(Stored data entries)

---*---

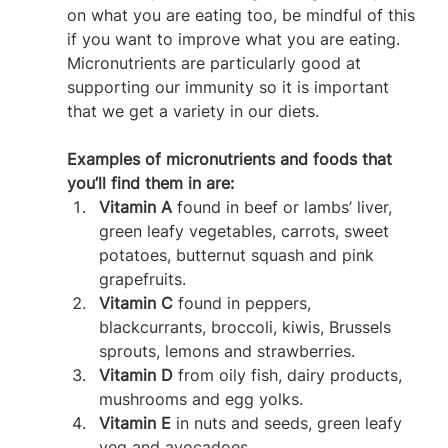
on what you are eating too, be mindful of this 
if you want to improve what you are eating. 
Micronutrients are particularly good at 
supporting our immunity so it is important 
that we get a variety in our diets.
Examples of micronutrients and foods that 
you’ll find them in are:
Vitamin A
 found in beef or lambs’ liver, 
green leafy vegetables, carrots, sweet 
potatoes, butternut squash and pink 
grapefruits.
Vitamin C
 found in peppers, 
blackcurrants, broccoli, kiwis, Brussels 
sprouts, lemons and strawberries.
Vitamin D
 from oily fish, dairy products, 
mushrooms and egg yolks.
Vitamin E
 in nuts and seeds, green leafy 
veg and avocadoes.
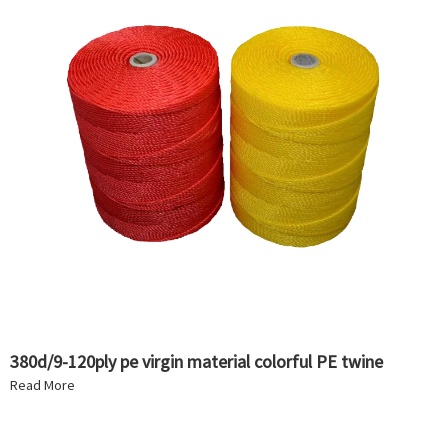
380d/9-120ply pe virgin material colorful PE twine
Read More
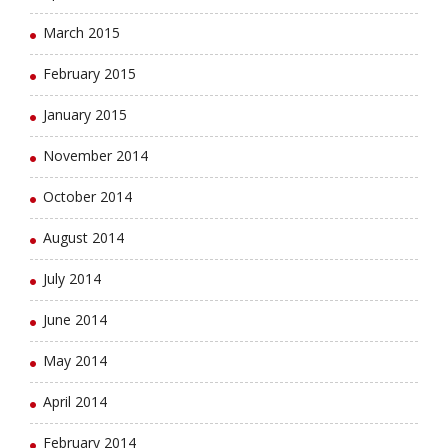
March 2015
February 2015
January 2015
November 2014
October 2014
August 2014
July 2014
June 2014
May 2014
April 2014
February 2014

---*---

_What is being asked_.
Only lines with the word "found" are needed. Copy them from the preceding records.

_Response to this exercise_.
 found in beef or lambs’ liver, 
 found in peppers, 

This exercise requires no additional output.